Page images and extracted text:

Content starts

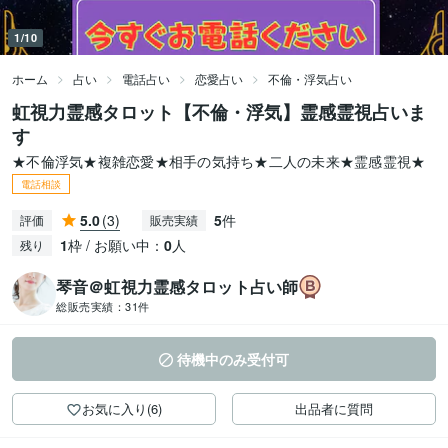
1/10
ホーム
占い
電話占い
恋愛占い
不倫・浮気占い
虹視力霊感タロット【不倫・浮気】霊感霊視占いま
す
★不倫浮気★複雑恋愛★相手の気持ち★二人の未来★霊感霊視★
電話相談
5.0
(3)
5
件
評価
販売実績
1
枠 / お願い中：
0
人
残り
琴音＠虹視力霊感タロット占い師
総販売実績：
31件
待機中のみ受付可
お気に入り(6)
出品者に質問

Content ends

EXERCISE
Reproduce every line above exactly, pictures excluded.

EXERCISE RESPONSE
1/10
ホーム
占い
電話占い
恋愛占い
不倫・浮気占い
虹視力霊感タロット【不倫・浮気】霊感霊視占いま
す
★不倫浮気★複雑恋愛★相手の気持ち★二人の未来★霊感霊視★
電話相談
5.0
(3)
5
件
評価
販売実績
1
枠 / お願い中：
0
人
残り
琴音＠虹視力霊感タロット占い師
総販売実績：
31件
待機中のみ受付可
お気に入り(6)
出品者に質問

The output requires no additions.